■ Materials provided

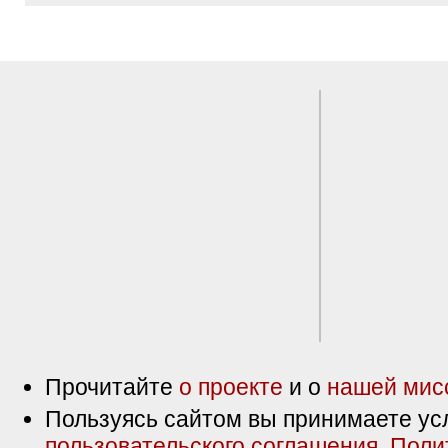
Прочитайте
о проекте
и о
нашей мис
Пользуясь сайтом вы принимаете ус
пользовательского соглашения
,
Поли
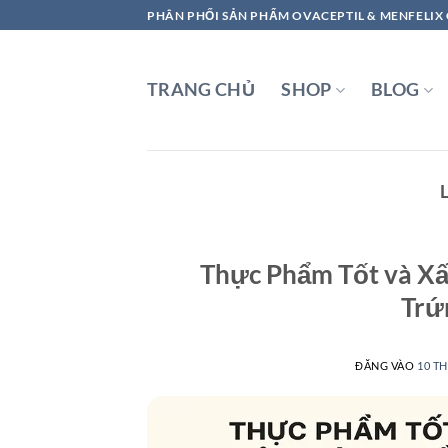
Bỏ
PHÂN PHỐI SẢN PHẨM OVACEPTIL & MENFELIX
qua
nội
dung
TRANG CHỦ
SHOP
BLOG
Thực Phẩm Tốt và X
Trứ
ĐĂNG VÀO
10 TH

■ About this exercise
Your answer should be the line with "PHÂN PHỐI SẢN PHẨM OVACEPTIL & MENFELIX" and all lines after it in the listing above, repeated exactly. No other lines belong.

■ Exercise solution
PHÂN PHỐI SẢN PHẨM OVACEPTIL & MENFELIX
qua
nội
dung
TRANG CHỦ
SHOP
BLOG
Thực Phẩm Tốt và X
Trứ
ĐĂNG VÀO
10 TH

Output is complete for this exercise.